Up to 5 individuals can be designated as "Registered Customers" to contact
Commerce One for Support services. Upon written notice, customers may change
their designated contacts. [Additional contacts can be purchased at additional
cost as mutually agreed. Specify the 5 contacts on the Customer Profile form.

                                       19



<PAGE>   20
                                    EXHIBIT D

                         SALES AND MARKETING COOPERATION

The parties agree to the following non-binding sales and marketing cooperation
efforts:

1.      RELATIONSHIP MANAGERS. The parties' Relationship Managers would attempt
        to meet at mutually agreeable times no less than every quarter to review
        and coordinate sales efforts and review customer response to the
        Software, the MarketSite.net Services and the Corio Services, and
        address other topics related to this Agreement.

2.      SALES COMPENSATION. The parties agree to provide their internal and
        external sales and marketing personnel sufficient compensation
        incentives designed to actively promote and encourage cross-selling of
        the Corio Services, and the Software and the MarketSite.net Services,
        respectively.

3.      JOINT MARKETING PLANS. During the term of this Agreement the parties
        agree to develop, review and submit to each other new and continuing
        marketing plans with respect to the Corio Services and the Software and
        MarketSite.net Services, respectively.

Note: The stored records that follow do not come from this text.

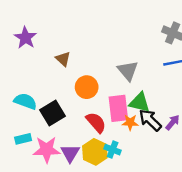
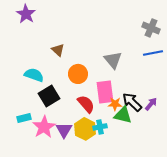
purple star: (25, 38) -> (26, 14), moved
cyan semicircle: (25, 101) -> (34, 75), moved
green triangle: (140, 102) -> (123, 115), moved
pink star: (47, 150) -> (44, 127), turned -30
cyan cross: (113, 150) -> (100, 127), turned -32

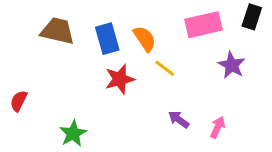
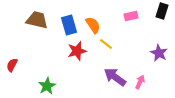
pink rectangle: (204, 25) -> (131, 16), size x0.6
purple star: (232, 65) -> (159, 53), moved
purple arrow: (179, 120) -> (115, 77), size x1.6

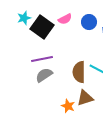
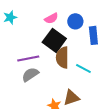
black square: (42, 27) -> (54, 40), moved
brown semicircle: (79, 72) -> (62, 57), moved

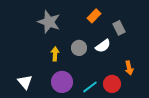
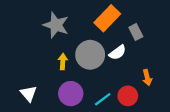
orange rectangle: (94, 16) -> (107, 18), size x1.6
gray circle: (79, 48) -> (90, 55), size x1.6

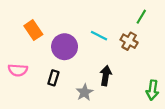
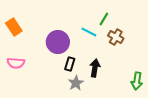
green line: (141, 17) -> (104, 19), moved
orange rectangle: (33, 30) -> (14, 27), moved
black rectangle: (53, 78) -> (70, 64), moved

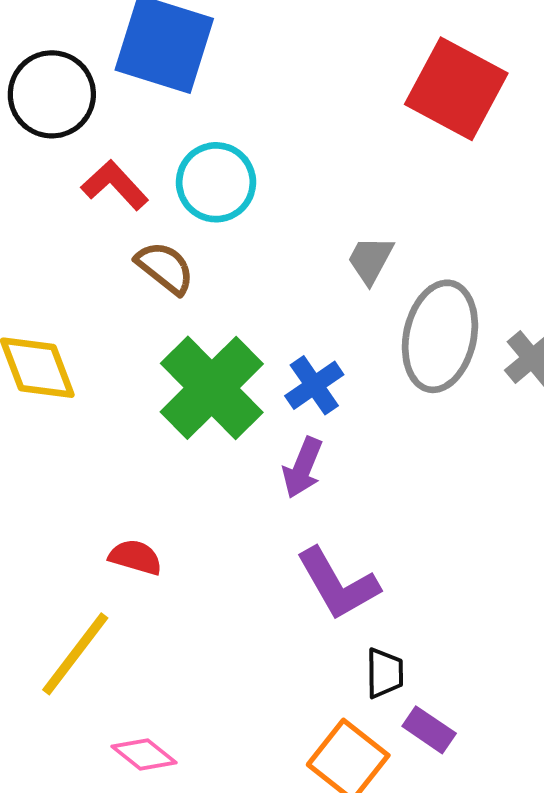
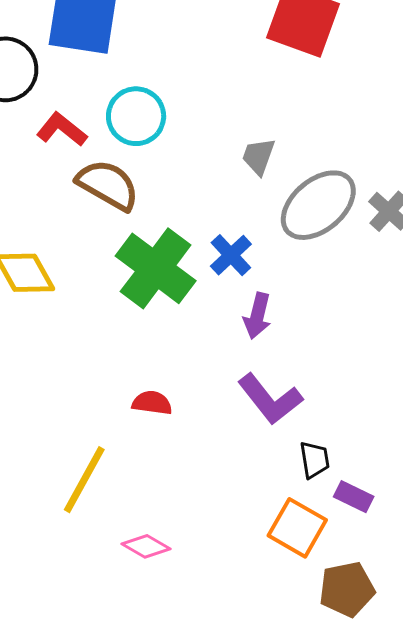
brown semicircle: (165, 268) -> (108, 185), size x1.4
gray ellipse: (440, 336) -> (318, 205), turned 46
purple arrow: (303, 468) -> (257, 316), moved
red semicircle: (135, 557) -> (152, 403), moved

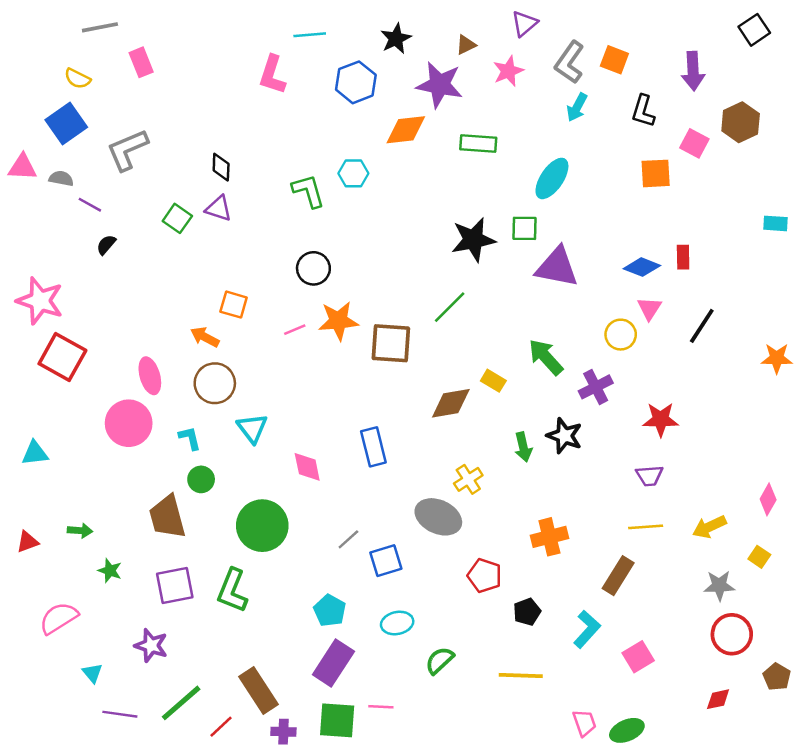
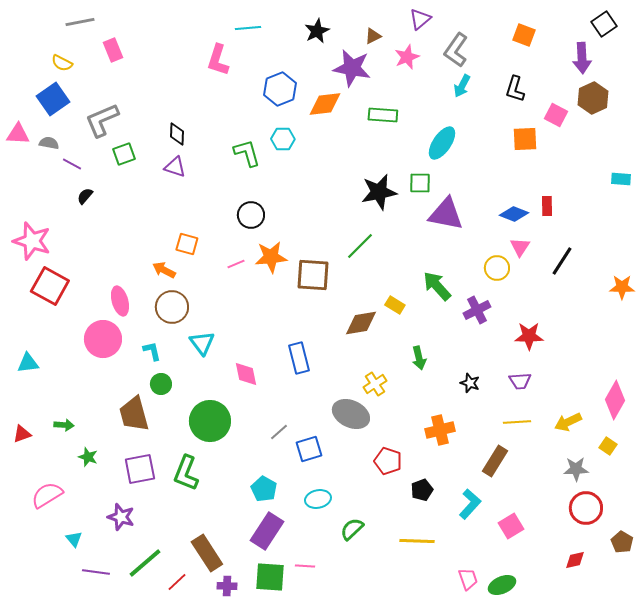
orange square: (614, 60) -> (524, 35), moved
purple arrow: (693, 71) -> (582, 58), moved
blue hexagon: (356, 82) -> (280, 89), moved
green square: (177, 218) -> (124, 154), moved, turned 35
black star: (564, 436) -> (470, 383), moved, size x0.7
pink diamond: (768, 499) -> (615, 400), size x1.5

4.      MARKETING FUND. Within six (6) months after the Effective Date of the
        Agreement, Corio and Commerce One each would contribute to a marketing
        fund to be jointly managed by the parties to promote the sale and
        marketing of the Corio Services, the Software and the MarketSite.net
        Services.

5.      PERSONNEL. Each party agrees to assign one (1) existing sales or
        marketing employee primarily dedicated to assist in the sales and
        marketing promotional activity set forth in this Exhibit D.

6.      COOPERATION AND PUBLICITY. Upon mutual agreement, Corio and Commerce One
        may engage in the following activities: joint publicity releases, joint
        marketing materials, joint marketing calls, joint conference and trade
        show efforts, and strategy coordination concerned with promoting the
        Software, the MarketSite.net Services and the Corio Services in the
        commercial marketplace.

7.      INITIAL CUSTOMERS. Within sixty (60) days after the Effective Date of
        the Agreement, Corio agrees to use commercially reasonable efforts to
        obtain orders from two (2) Customers for the Corio Services which
        include access to the Software and MarketSite.net Services.